As Naidu kicked off proceedings at the DUT Arts Gallery on Tuesday night, he made 21 guests form a “discussion circle”. And while the two speakers – Maud Blose and Kanyisa Booi – dominated the discussions, Naidu’s unique approach led to more talk and chatter than is usually seen at such events.
Blose presented on the role of the media in maintaining democracy in South Africa. She highlighted the effects and challenges the freedom of media faced during the apartheid era, comparing these to what the media faces in present-day South Africa. Meanwhile, Booi brought to attention the existence of a “bill of responsibilities”, explaining that the Bill of Rights co-exists with the bill of responsibilities, by which people are held accountable to exercise their rights without violating another person’s.
DUT students and staff, artists and human rights activists were present at the event.
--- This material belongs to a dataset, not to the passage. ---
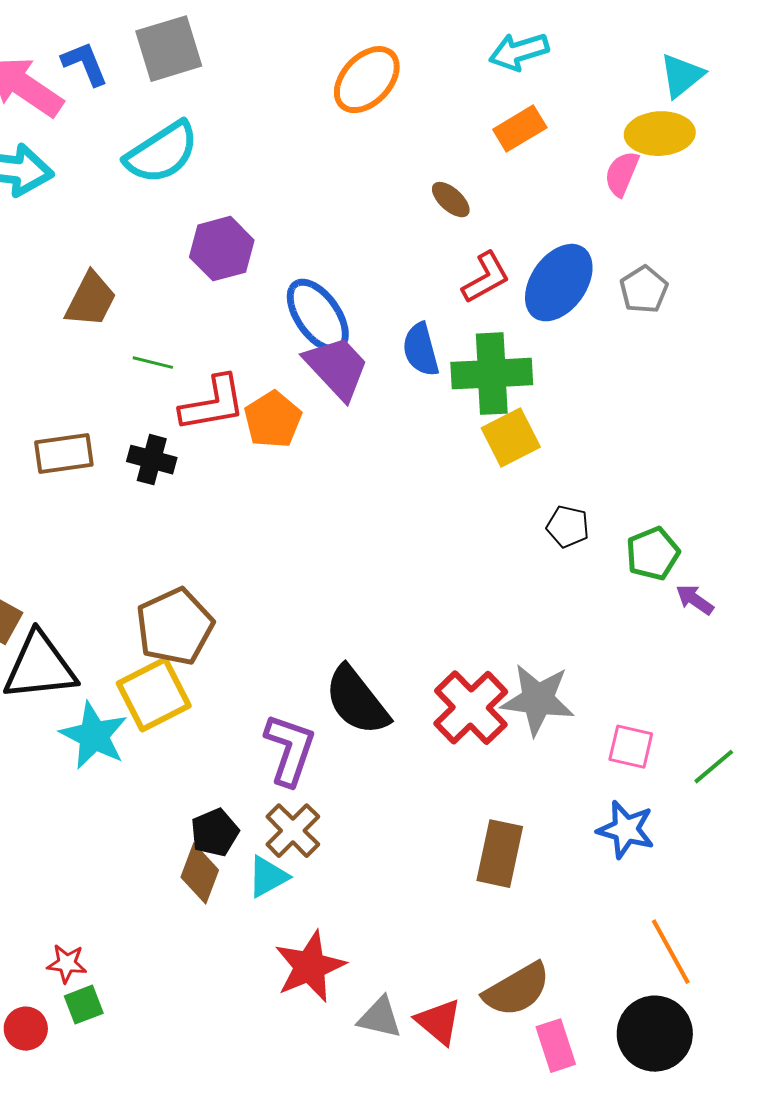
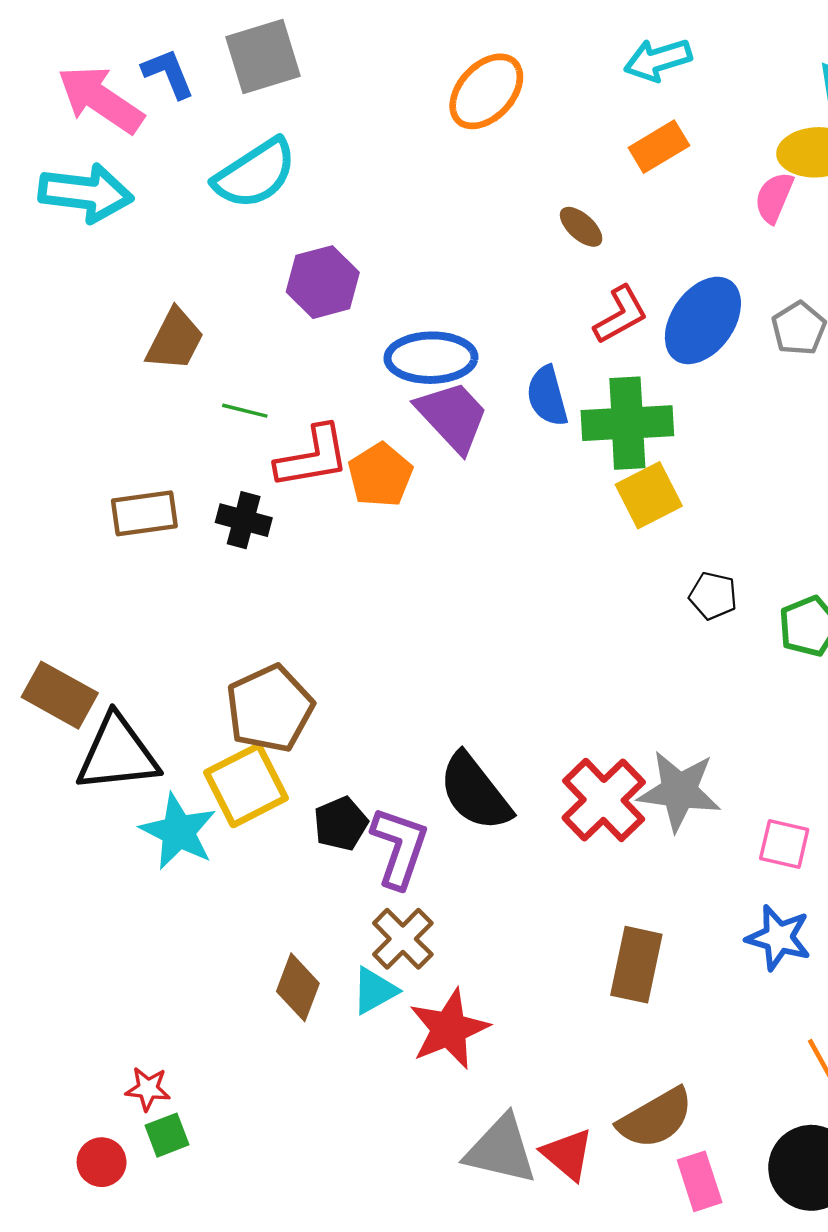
blue ellipse: (318, 316) -> (431, 358), turned -56
black pentagon: (215, 833) -> (341, 824), moved
red star: (310, 967) -> (449, 1029), moved
gray triangle: (380, 1018) -> (501, 1150), size x1.5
“There is a need for more empowering conversations like this to be held, so that people know that the power to control the government lays in them,” said Booi.
One of the event’s coordinator, Nontobeko Mbatha, said, “As much as I was involved in planning this event, the discussion inspired me to do more as a young person.”
Naidu encouraged people to engage into constructive discussions in small groups in their societies, as it enables other people’s voices to be heard and helps promote and keep the democracy of the country alive.